シアティ スタッフさんの観劇ログ
『記憶の質屋 ほの灯り堂』昼の物語《ゲネプロ公演》
ジャンル 演劇・ミュージカル
日付 2026/04/22
開始時間 10:20
会場 神楽坂周辺
座席
観劇日記
◎物語の大まかなあらすじを含む感想です。体験を初見で楽しみたい方はご注意ください。

ロケトーンというアプリを使って、音声と物語の登場人物に導かれながら、記憶の質屋に預けられた「誰かのやり直したいあの日」を追体験する作品。
イマーシブシアターは室内で行うもののイメージが強かったので、街歩きとの組合せはどんな風になるのだろう?と想像しながら参加してきました。
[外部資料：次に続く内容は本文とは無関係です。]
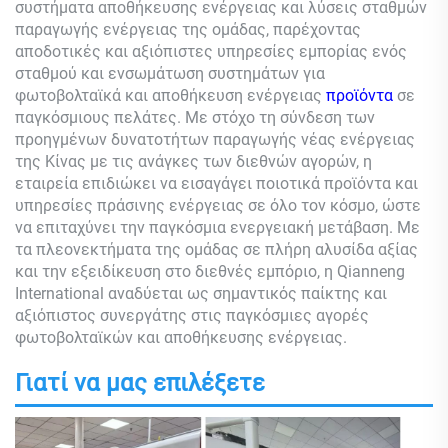
συστήματα αποθήκευσης ενέργειας και λύσεις σταθμών
παραγωγής ενέργειας της ομάδας, παρέχοντας
αποδοτικές και αξιόπιστες υπηρεσίες εμπορίας ενός
σταθμού και ενσωμάτωση συστημάτων για
φωτοβολταϊκά και αποθήκευση ενέργειας
προϊόντα
σε
παγκόσμιους πελάτες. Με στόχο τη σύνδεση των
προηγμένων δυνατοτήτων παραγωγής νέας ενέργειας
της Κίνας με τις ανάγκες των διεθνών αγορών, η
εταιρεία επιδιώκει να εισαγάγει ποιοτικά προϊόντα και
υπηρεσίες πράσινης ενέργειας σε όλο τον κόσμο, ώστε
να επιταχύνει την παγκόσμια ενεργειακή μετάβαση. Με
τα πλεονεκτήματα της ομάδας σε πλήρη αλυσίδα αξίας
και την εξειδίκευση στο διεθνές εμπόριο, η Qianneng
International αναδύεται ως σημαντικός παίκτης και
αξιόπιστος συνεργάτης στις παγκόσμιες αγορές
φωτοβολταϊκών και αποθήκευσης ενέργειας.
Γιατί να μας επιλέξετε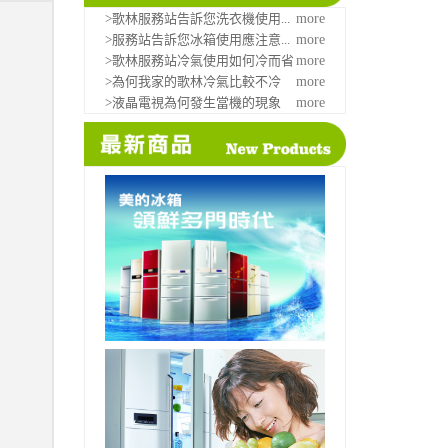
>歌林服務站告訴您洗衣機使用...
more
>服務站告訴您冰箱使用應注意...
more
>歌林服務站冷氣使用如何冷而省
more
>為何我家的歌林冷氣比較不冷
more
>液晶電視為何發生當機的現象
more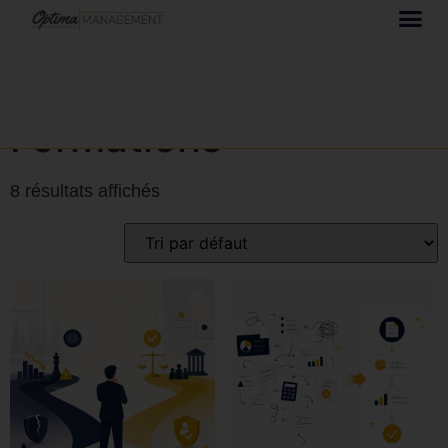
Accueil
/ Formations
Formations
8 résultats affichés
体験がはじまると、灯り番に導かれて実際の神楽坂の町に繰り出し、登場人物たちと出逢って物語が進んでいきます。
イマーシブシアター系の作品に参加するときは自分の置かれている状況・どんな人間かを自分の中である程度咀嚼してから物語に参加する、という感覚で挑むのですが、
「ある程度咀嚼する」補助をロケトーンの記憶の声がしてくれるので、実際に街中で登場人物たちと出会っても自然に会話をはじめることができました。

体験したのは昼・芸者(華子)ルート。
私はすぐキャラクターに感情移入してしまうので、最初に選択した人物を最後まで見届けさせてもらいました。
記憶の持ち主の声や華ちゃんが話してくれる小路やお店が実際に歩いている視界に飛び込んでくるのが、物語と地続きの感覚で面白い!
縁のあるスポットを巡る聖地巡礼ともよく似た、でもこれを体験していたのは記憶の持ち主である“私”で……と、不思議な体験になりました。
作品内の会話に出てくるお店やモチーフとなった人物に関係するスポットも、体験後にアプリ内に表示されます。
自分の体験した物語を思い出しながら、神楽坂の町を歩くのも楽しいなと思いました。

冒頭に「やり直したいあの日の行く末」を聞いたときに、「華子がその後どうなったかは誰も知らない」という部分が自分の中で印象に残っていて。
正直、私は「芸者仲間の友人」として大きくやり直せたか?と言われたら首を捻ってしまうと思います。
でも「あの日をやり直したいと思った人がたくさんいた」からこそのその回の結末に着地するのが、あまりにも優しすぎるバタフライエフェクトだと感じました。
途中で他の登場人物と出会って追いかける人を変更することもできるので、やり直しのアプローチ方法もさまざま。本人に直接伝えることも、相手の方に間接的にはたらきかけることもできます。
自分たちが関わったその物語の結末を、ぜひ見届けてほしいなと思いました。

彼らの物語を見届けたあと、「では、ここに持ってきた自分の“やり直したい日”はどうする?」と物語は着地します。 
人の記憶を追体験して、なおほの灯り堂を必要とする人・やり直しは必要ないと思える人。
それぞれの選択をして体験を締めくくるのが、とても素敵なエンディングだと思いました。
昼と夜で、登場人物や時代、街の雰囲気もがらりと変わります。
選んだルート、その日の選択によって変化する、あなただけの物語。ぜひ神楽坂で体験してみてください。